All lines from the one that mentions "sprzętu konferencyjnego" through the last of the entries below must be copied exactly, with both ends kept.

[Entries taken from a collection]
* * *

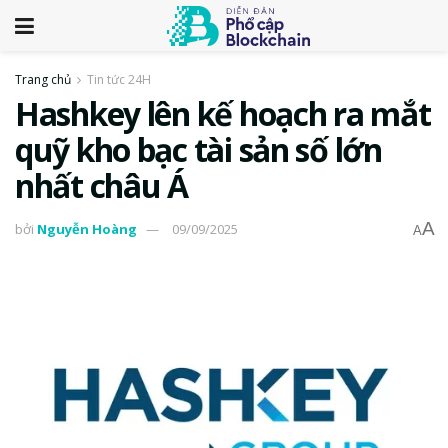
Trang chủ
Tin tức 24H
Hashkey lên kế hoạch ra mắt
quỹ kho bạc tài sản số lớn
nhất châu Á
A
bởi
Nguyễn Hoàng
09/09/2025
A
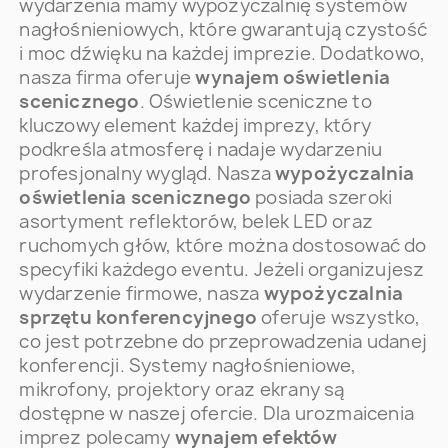
wydarzenia mamy wypożyczalnię systemów
nagłośnieniowych, które gwarantują czystość
i moc dźwięku na każdej imprezie. Dodatkowo,
nasza firma oferuje
wynajem oświetlenia
scenicznego
. Oświetlenie sceniczne to
kluczowy element każdej imprezy, który
podkreśla atmosferę i nadaje wydarzeniu
profesjonalny wygląd. Nasza
wypożyczalnia
oświetlenia scenicznego
posiada szeroki
asortyment reflektorów, belek LED oraz
ruchomych głów, które można dostosować do
specyfiki każdego eventu. Jeżeli organizujesz
wydarzenie firmowe, nasza
wypożyczalnia
sprzętu konferencyjnego
oferuje wszystko,
co jest potrzebne do przeprowadzenia udanej
konferencji. Systemy nagłośnieniowe,
mikrofony, projektory oraz ekrany są
dostępne w naszej ofercie. Dla urozmaicenia
imprez polecamy
wynajem efektów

* * *

■ **Output of the task**:
sprzętu konferencyjnego
oferuje wszystko,
co jest potrzebne do przeprowadzenia udanej
konferencji. Systemy nagłośnieniowe,
mikrofony, projektory oraz ekrany są
dostępne w naszej ofercie. Dla urozmaicenia
imprez polecamy
wynajem efektów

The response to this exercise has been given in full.